Africa now major hub for drug smuggling

LAGOS, Nigeria, Nov. 23 (UPI) -- Nigerian authorities' seizure of heroin worth nearly $10 million, concealed in auto parts shipped from Iran, underlines how Africa has become a major hub for narcotics smuggling to Europe and the United States.

Nigeria, Africa's most populous nation, isn't considered a major narcotics consumer but like several other states along the coast of West Africa it is a key transit point for drugs shipped from Asia and Latin America destined for the West.


This is largely because of lax customs controls and endemic corruption. Still, more than 300 tons of narcotics were seized in Nigeria in 2009.

In early May, Nigerian narcotics agents arrested politician Eme Zuru Ayortor at Murtala Mohammed International Airport in Lagos after body scanners detected 100 packets of cocaine in his stomach.

He claimed he needed money because his 2007 election campaign had bankrupted him. Authorities claim Ayortor was part of a wider drugs network and had probably smuggled cocaine into the country before.


West African nations lying along the Atlantic seaboard have become one of the main conduits for Latin American narcotics, mainly cocaine, destined for the European markets after U.S. Drug Enforcement Administration operations blocked the Caribbean and Mexican routes.

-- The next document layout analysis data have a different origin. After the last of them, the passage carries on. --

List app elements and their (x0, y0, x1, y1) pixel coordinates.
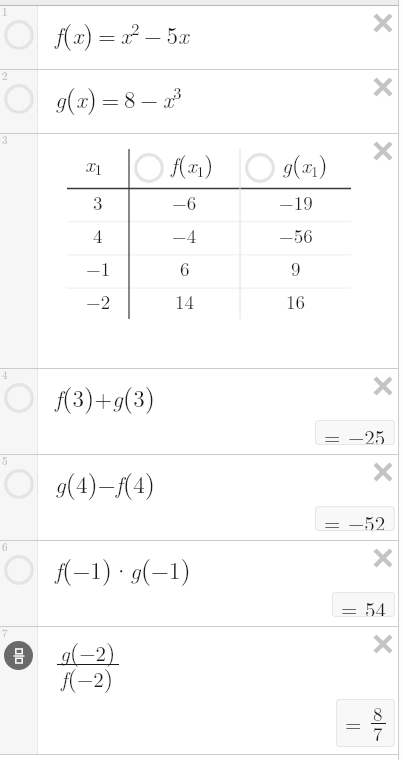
staticText: 16 (286, 288, 306, 315)
button[interactable]: 2 (0, 70, 399, 133)
staticText: 9 (291, 255, 301, 282)
staticText: 6 (2, 539, 8, 555)
staticText: 3 (2, 132, 8, 148)
button[interactable]: = (337, 700, 394, 746)
staticText: 7 (2, 625, 8, 641)
staticText: g(x) = 8 − x3 (55, 78, 182, 116)
staticText: = (345, 708, 362, 738)
staticText: −1 (86, 255, 111, 282)
button[interactable]: 3 (0, 134, 399, 368)
button[interactable]: 1 (0, 6, 399, 69)
staticText: g(4)−f(4) (55, 463, 156, 501)
staticText: 4 (2, 367, 8, 383)
staticText: −4 (172, 222, 197, 249)
staticText: = (324, 507, 341, 530)
staticText: −56 (279, 222, 313, 249)
staticText: f(−1)·g(−1) (55, 549, 191, 587)
staticText: x1 (85, 148, 103, 180)
button[interactable]: = (316, 421, 394, 444)
button[interactable]: Delete expression (364, 625, 402, 663)
staticText: f(x) = x2 − 5x (55, 14, 189, 52)
staticText: −52 (348, 507, 386, 530)
button[interactable]: 7 (0, 627, 399, 754)
staticText: 2 (2, 68, 8, 84)
staticText: 54 (365, 593, 386, 616)
staticText: = (324, 421, 341, 444)
button[interactable]: 6 (0, 541, 399, 626)
staticText: −19 (279, 189, 313, 216)
button[interactable]: Delete expression (364, 453, 402, 491)
staticText: = (341, 593, 358, 616)
staticText: −2 (86, 288, 111, 315)
button[interactable]: = (316, 507, 394, 530)
staticText: f(x1) (171, 146, 214, 181)
staticText: f(3)+g(3) (55, 377, 156, 415)
staticText: 7 (373, 720, 383, 746)
staticText: −25 (348, 421, 386, 444)
staticText: 14 (175, 288, 195, 315)
button[interactable]: Delete expression (364, 68, 402, 106)
button[interactable]: Fraction keypad (4, 641, 33, 670)
button[interactable]: = (333, 593, 394, 616)
staticText: f(−2) (61, 660, 114, 695)
button[interactable]: Delete expression (364, 539, 402, 577)
button[interactable]: Delete expression (364, 4, 402, 42)
staticText: 6 (180, 255, 190, 282)
staticText: g(−2) (60, 634, 116, 669)
staticText: 1 (2, 4, 8, 20)
staticText: 8 (373, 700, 383, 727)
staticText: g(x1) (282, 146, 328, 181)
button[interactable]: Delete expression (364, 367, 402, 405)
button[interactable]: Delete expression (364, 132, 402, 170)
button[interactable]: 4 (0, 369, 399, 454)
staticText: −6 (172, 189, 197, 216)
staticText: 5 (2, 453, 8, 469)
button[interactable]: 5 (0, 455, 399, 540)
staticText: 3 (93, 189, 103, 216)
staticText: 4 (93, 222, 103, 249)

In July, Nigerian agents, operating on a tip from an undercover operative, intercepted nearly half a ton of cocaine from Chile in a shipping container at Lagos' port. The counter-narcotics agency said it was the second largest seizure since one in 2006 that netted 14.2 tons of cocaine.

Drugs smuggling is the main economic activity in Guinea-Bissau, a former Portuguese colony that is the world's fifth poorest country and now known as Africa's first narco-state.

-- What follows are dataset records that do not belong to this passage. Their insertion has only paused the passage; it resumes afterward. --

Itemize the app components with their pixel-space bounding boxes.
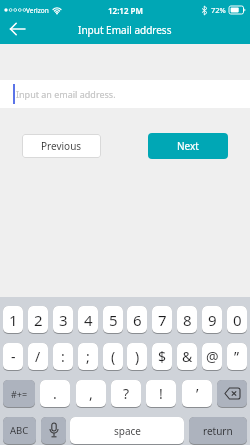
staticText: $ [158,347,167,366]
staticText: ’ [196,384,199,403]
staticText: , [89,384,93,403]
staticText: ABC [10,424,29,437]
button[interactable]: 8 [177,306,197,333]
button[interactable]: - [3,343,23,370]
button[interactable]: $ [152,343,172,370]
staticText: 3 [59,310,68,330]
button[interactable] [6,18,28,40]
button[interactable] [41,417,66,444]
button[interactable]: ; [78,343,98,370]
staticText: : [61,347,65,366]
staticText: / [35,347,41,366]
button[interactable]: 0 [227,306,247,333]
staticText: 72% [211,5,226,15]
staticText: ! [159,384,163,403]
staticText: 6 [133,310,142,330]
staticText: - [11,347,16,366]
button[interactable]: 6 [127,306,147,333]
button[interactable]: 2 [28,306,48,333]
button[interactable]: , [76,380,106,407]
staticText: 9 [208,310,217,330]
button[interactable]: ( [103,343,123,370]
staticText: 5 [109,310,118,330]
staticText: ” [234,347,240,366]
button[interactable]: 1 [3,306,23,333]
button[interactable]: @ [202,343,222,370]
button[interactable]: . [40,380,70,407]
button[interactable]: ! [146,380,176,407]
staticText: Previous [41,139,82,153]
button[interactable]: & [177,343,197,370]
staticText: . [53,384,57,403]
staticText: Verizon [26,6,49,15]
staticText: Next [177,139,199,153]
button[interactable] [217,380,247,407]
button[interactable]: 7 [152,306,172,333]
staticText: 4 [84,310,93,330]
staticText: ; [86,347,90,366]
staticText: 8 [183,310,192,330]
button[interactable]: ” [227,343,247,370]
staticText: return [203,424,233,438]
button[interactable]: ? [111,380,141,407]
button[interactable]: : [53,343,73,370]
button[interactable]: 4 [78,306,98,333]
button[interactable]: Previous [22,134,101,158]
staticText: 0 [233,310,242,330]
button[interactable]: ’ [182,380,212,407]
button[interactable]: #+= [3,380,35,407]
staticText: ( [111,347,116,366]
button[interactable]: ABC [3,417,36,444]
staticText: 7 [158,310,167,330]
button[interactable]: / [28,343,48,370]
button[interactable]: 3 [53,306,73,333]
staticText: 2 [34,310,43,330]
staticText: 12:12 PM [108,5,143,16]
staticText: Input Email address [78,23,172,37]
button[interactable]: Input an email address. [0,80,250,108]
button[interactable]: 9 [202,306,222,333]
staticText: Input an email address. [16,88,116,100]
staticText: @ [206,347,219,366]
button[interactable]: Next [148,133,228,159]
staticText: space [114,424,141,438]
staticText: & [182,347,193,366]
staticText: ? [123,384,130,403]
staticText: ) [135,347,140,366]
button[interactable]: ) [127,343,147,370]
button[interactable]: return [189,417,247,444]
button[interactable]: space [70,417,184,444]
button[interactable]: 5 [103,306,123,333]
staticText: 1 [9,310,18,330]
staticText: #+= [11,388,28,400]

The ramshackle country of 1.5 million people, is the nearest landfall in Africa for cartel shipments carried by aircraft and fast boats from Venezuela, the South American hub for trans-Atlantic smuggling.

Since 2003, this clandestine trade has mushroomed. Counter-narcotics agencies recently estimated one-quarter of the cocaine used in Western Europe passed through West Africa.

Antonio Mario Cost of the U.N. Office on Drugs and Crime draws a parallel between the cocaine trade and the slave trade that drew the European powers to the region two centuries ago.


"In the 19th century, Europe's hunger for slaves devastated West Africa," he said. "Two hundred years later, its growing appetite for cocaine could so the same."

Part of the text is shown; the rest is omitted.